**WHAT THE TASK ASKS**
Copy all the entries below exactly, but not the pictures.

**MATERIAL SUPPLIED**
====

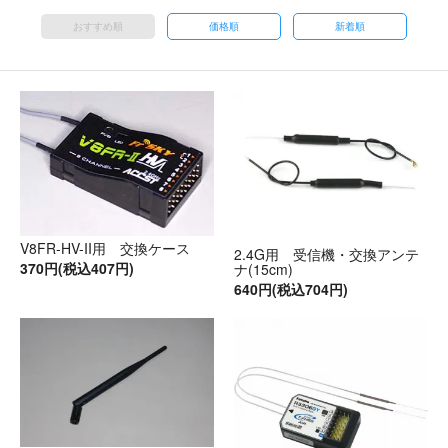
おすすめ順
価格順
新着順
V8FR-HV-II用 交換ケース
2.4G用 受信機・交換アンテ
370円(税込407円)
ナ(15cm)
640円(税込704円)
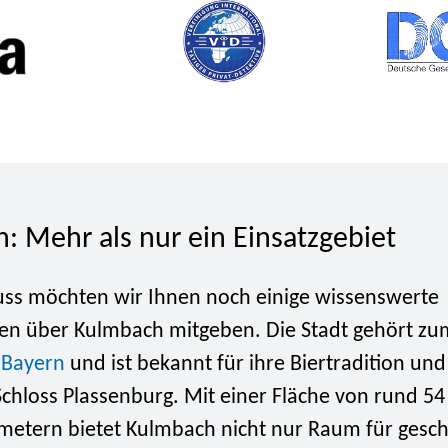
: Mehr als nur ein Einsatzgebiet
ss möchten wir Ihnen noch einige wissenswerte
en über Kulmbach mitgeben. Die Stadt gehört zu
d
Bayern
und ist bekannt für ihre Biertradition und
chloss Plassenburg. Mit einer Fläche von rund 54
metern bietet Kulmbach nicht nur Raum für gesch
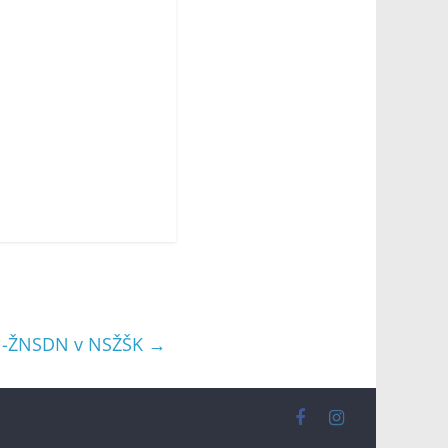
E -ŽNSDN v NSŽŠK
→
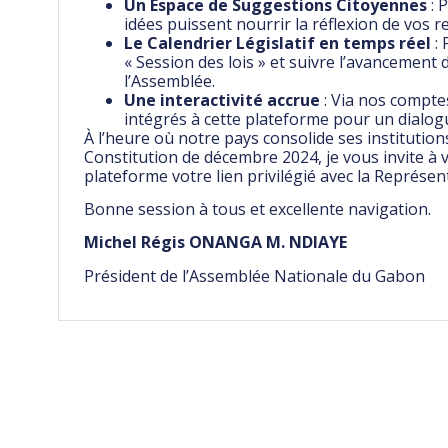
Un Espace de Suggestions Citoyennes
: 
idées puissent nourrir la réflexion de vos 
Le Calendrier Législatif en temps réel
: 
« Session des lois » et suivre l’avancement
l’Assemblée.
Une interactivité accrue
: Via nos comptes
intégrés à cette plateforme pour un dialog
À l’heure où notre pays consolide ses institution
Constitution de décembre 2024, je vous invite à v
plateforme votre lien privilégié avec la Représen
Bonne session à tous et excellente navigation.
Michel Régis ONANGA M. NDIAYE
Président de l’Assemblée Nationale du Gabon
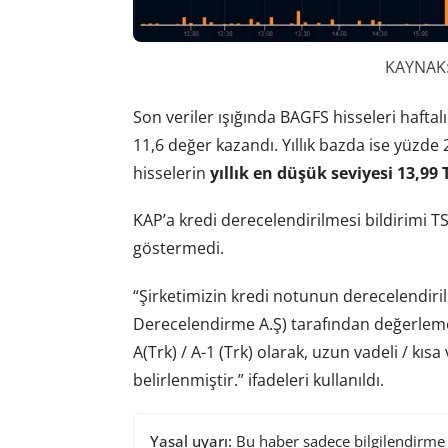
KAYNAK:
Son veriler ışığında BAGFS hisseleri hafta
11,6 değer kazandı. Yıllık bazda ise yüzde 
hisselerin
yıllık en düşük seviyesi 13,99 
KAP’a kredi derecelendirilmesi bildirimi TS
göstermedi.
“Şirketimizin kredi notunun derecelendiri
Derecelendirme A.Ş) tarafından değerleme y
A(Trk) / A-1 (Trk) olarak, uzun vadeli / kısa
belirlenmiştir.” ifadeleri kullanıldı.
Yasal uyarı:
Bu haber sadece bilgilendirme a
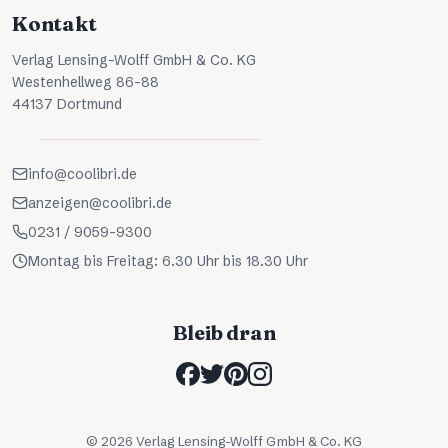
Kontakt
Verlag Lensing-Wolff GmbH & Co. KG
Westenhellweg 86-88
44137 Dortmund
info@coolibri.de
anzeigen@coolibri.de
0231 / 9059-9300
Montag bis Freitag: 6.30 Uhr bis 18.30 Uhr
Bleib dran
©
2026
Verlag Lensing-Wolff GmbH & Co. KG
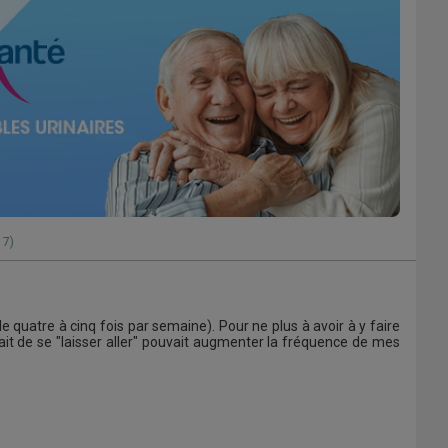
17)
 quatre à cinq fois par semaine). Pour ne plus à avoir à y faire
ait de se "laisser aller" pouvait augmenter la fréquence de mes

====

**WRITTEN REPLY**
おすすめ順
価格順
新着順
V8FR-HV-II用 交換ケース
2.4G用 受信機・交換アンテ
370円(税込407円)
ナ(15cm)
640円(税込704円)
: Mehr als nur ein Einsatzgebiet
ss möchten wir Ihnen noch einige wissenswerte
en über Kulmbach mitgeben. Die Stadt gehört zu
d
Bayern
und ist bekannt für ihre Biertradition und
chloss Plassenburg. Mit einer Fläche von rund 54
metern bietet Kulmbach nicht nur Raum für gesch
E -ŽNSDN v NSŽŠK
→
Un Espace de Suggestions Citoyennes
: 
idées puissent nourrir la réflexion de vos 
Le Calendrier Législatif en temps réel
: 
« Session des lois » et suivre l’avancement
l’Assemblée.
Une interactivité accrue
: Via nos comptes
intégrés à cette plateforme pour un dialog
À l’heure où notre pays consolide ses institution
Constitution de décembre 2024, je vous invite à v
plateforme votre lien privilégié avec la Représen
Bonne session à tous et excellente navigation.
Michel Régis ONANGA M. NDIAYE
Président de l’Assemblée Nationale du Gabon
KAYNAK:
Son veriler ışığında BAGFS hisseleri hafta
11,6 değer kazandı. Yıllık bazda ise yüzde 
hisselerin
yıllık en düşük seviyesi 13,99 
KAP’a kredi derecelendirilmesi bildirimi TS
göstermedi.
“Şirketimizin kredi notunun derecelendiri
Derecelendirme A.Ş) tarafından değerleme y
A(Trk) / A-1 (Trk) olarak, uzun vadeli / kısa
belirlenmiştir.” ifadeleri kullanıldı.
Yasal uyarı:
Bu haber sadece bilgilendirme a
Kontakt
Verlag Lensing-Wolff GmbH & Co. KG
Westenhellweg 86-88
44137 Dortmund
info@coolibri.de
anzeigen@coolibri.de
0231 / 9059-9300
Montag bis Freitag: 6.30 Uhr bis 18.30 Uhr
Bleib dran
©
2026
Verlag Lensing-Wolff GmbH & Co. KG
17)
 quatre à cinq fois par semaine). Pour ne plus à avoir à y faire
ait de se "laisser aller" pouvait augmenter la fréquence de mes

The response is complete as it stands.